■ **Task directions**
Only the final stretch of the data is wanted: reproduce the line containing "s’adresse à toutes" and each line after it, exactly.

*** Dataset ***

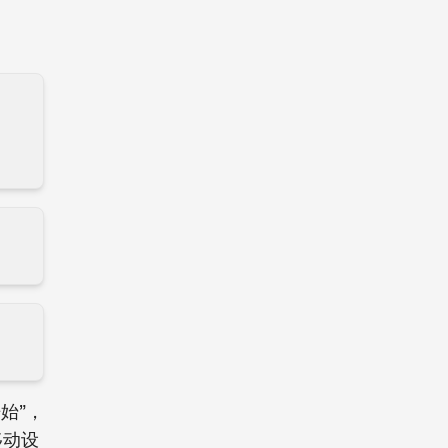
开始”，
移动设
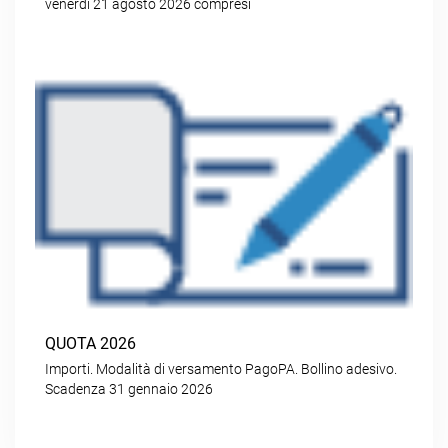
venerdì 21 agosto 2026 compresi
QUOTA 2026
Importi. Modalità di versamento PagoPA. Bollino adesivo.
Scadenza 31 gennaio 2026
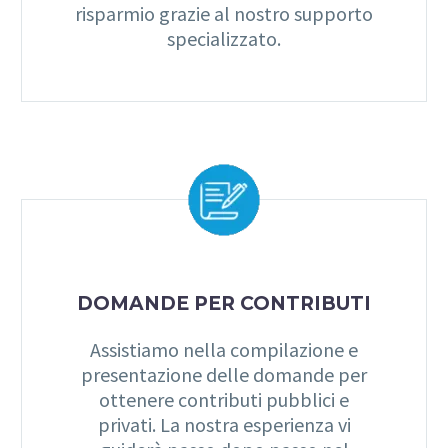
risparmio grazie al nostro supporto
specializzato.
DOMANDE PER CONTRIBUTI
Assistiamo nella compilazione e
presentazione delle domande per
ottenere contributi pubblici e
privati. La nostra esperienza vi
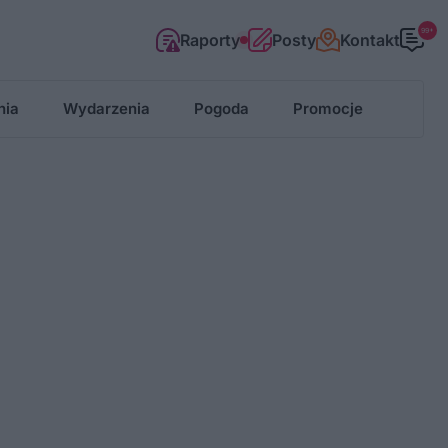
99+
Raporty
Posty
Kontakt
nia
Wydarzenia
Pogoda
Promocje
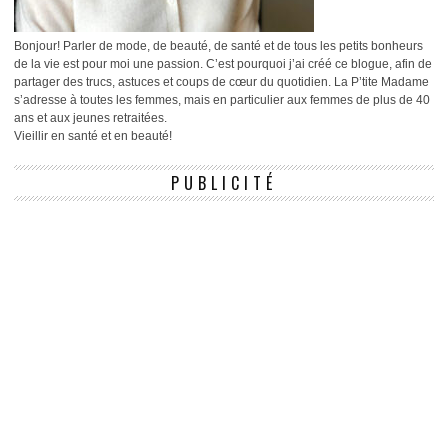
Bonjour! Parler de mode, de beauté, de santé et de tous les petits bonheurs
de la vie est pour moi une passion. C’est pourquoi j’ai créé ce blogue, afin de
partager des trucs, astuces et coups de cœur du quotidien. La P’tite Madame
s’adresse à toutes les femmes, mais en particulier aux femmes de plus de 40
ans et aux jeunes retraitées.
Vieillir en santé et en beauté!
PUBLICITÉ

***

■ **Expected answer**
s’adresse à toutes les femmes, mais en particulier aux femmes de plus de 40
ans et aux jeunes retraitées.
Vieillir en santé et en beauté!
PUBLICITÉ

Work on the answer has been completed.